Side note: before I tried to use the Backup program to do any restores I move around some of the back up files. The way they were organized on the WD is they were in a folder named "Backups". I had put backups from the IBook in that folder AND backups from a PowerBook G4 also. I noticed that looking in the Backup folder on the external hard drive gave me a head ache, so I decided to make two subfolders. IBook Backup and PwrBook Backup. Then I tried to use FINDER to copy IBooks files into it's new folder and PwrBook files into it's new folder. When FINDER started to copy it said "this will take *4 hours!!!* So I stopped the copy, and instead I selected all of the IBook files and drug them into the new IBook Backup folder. Did the same thing with the PwrBook files. That method only took minutes.. not hours.

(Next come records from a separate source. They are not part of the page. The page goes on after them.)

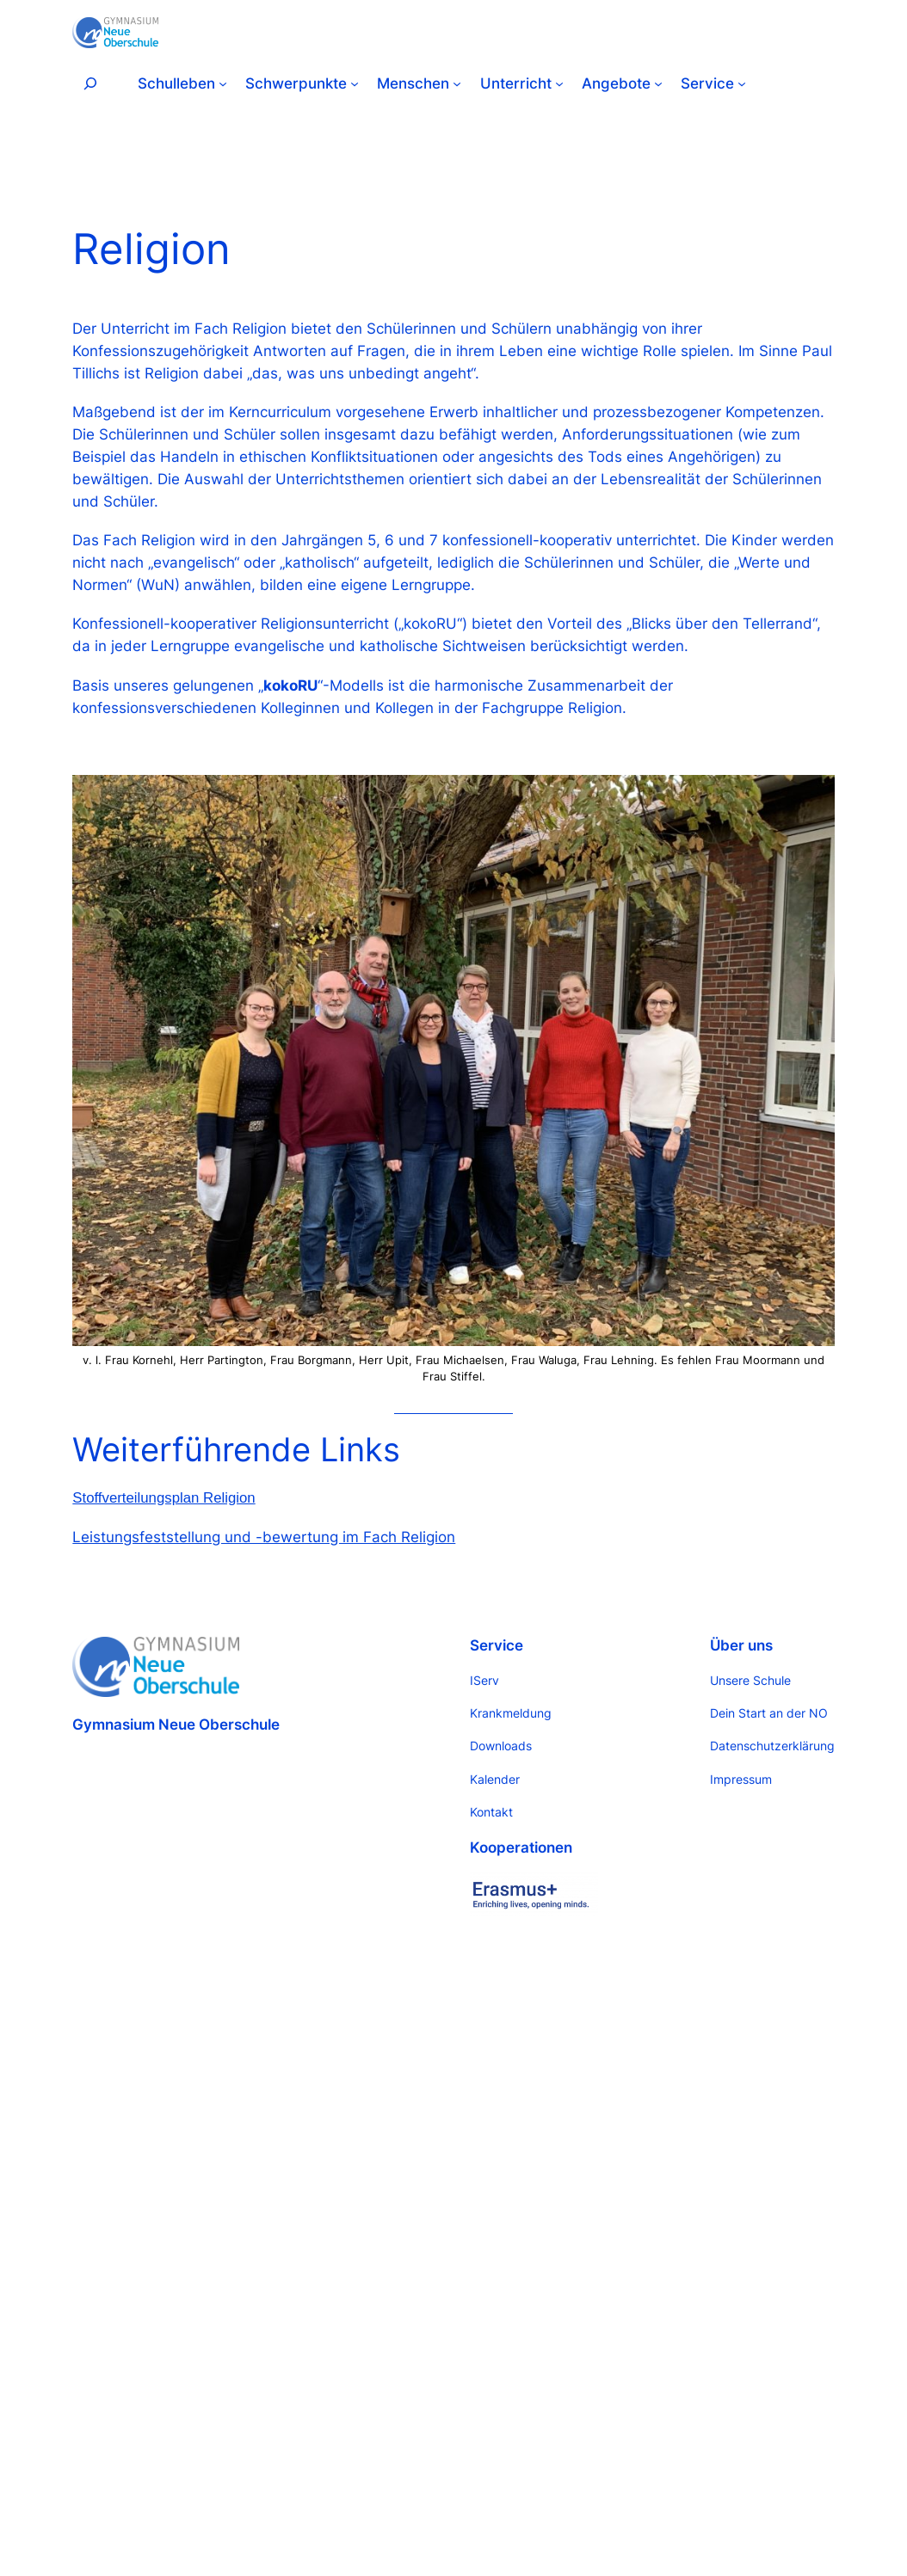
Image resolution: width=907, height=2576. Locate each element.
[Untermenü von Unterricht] (559, 83)
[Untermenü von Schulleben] (223, 83)
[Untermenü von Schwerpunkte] (354, 83)
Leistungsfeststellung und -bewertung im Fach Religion (263, 1537)
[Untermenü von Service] (741, 83)
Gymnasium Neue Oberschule (176, 1724)
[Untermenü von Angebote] (658, 83)
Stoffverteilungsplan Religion (163, 1498)
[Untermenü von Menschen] (457, 83)
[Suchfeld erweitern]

Back to the Backup program: I downloaded and installed the Backup 3.1.2 application and 
used it to restore the 'Addressbook FullBackup and 6 AddressBook IncrementalBackups. That worked fine. Then I used Backup to restore one of two HomeFolder Full backups. That worked fine. Then the trouble started. The next file to restore is the second HomeFolder FullBack up. When I tried to do that the Backup program stopped responding. This has became a chronic problem and I couldn't get the program to do anything correctly. I finally uninstalled the v3.1.2 and downloaded the older v3.1.1 version. It won't work either.

When I double click on the Backup program, it starts by opening the dialogue "Welcome to Backup". It shows 4 areas of interest: Home Folder; Personal Date & Settings; iLife; Purchased Music & Video; You also have a chose to continue or restore.

If I click on either continue or restore the program throws up another dialogue that is titled 
"Backup". It shows 3 areas of interest: AddressBook - and shows - Successful Restore on June 27; Home Folder - shows - Successful Restore on June 27; Home Folder 2 - shows - This plan has never been backed up;

At this point the program becomes totally unresponsive. I can cancel it but can't get it to do anything else.

I've read all the help info from Apple and it hasn't helped. I"ve crafted a question to Apple technical but since it's over the week end, I haven't received a response. My thoughts are that it might be because I "moved" some of the files from their original location, or maybe because I made two Full Backups of the Home Folder. There are incremental files following the second Full Backup.

I really hope one of you smart people can help me. This IBook is a business computer and I really need to get these files restored. So far I've run into a brick wall.

Thanks.

Scott Reynolds


----------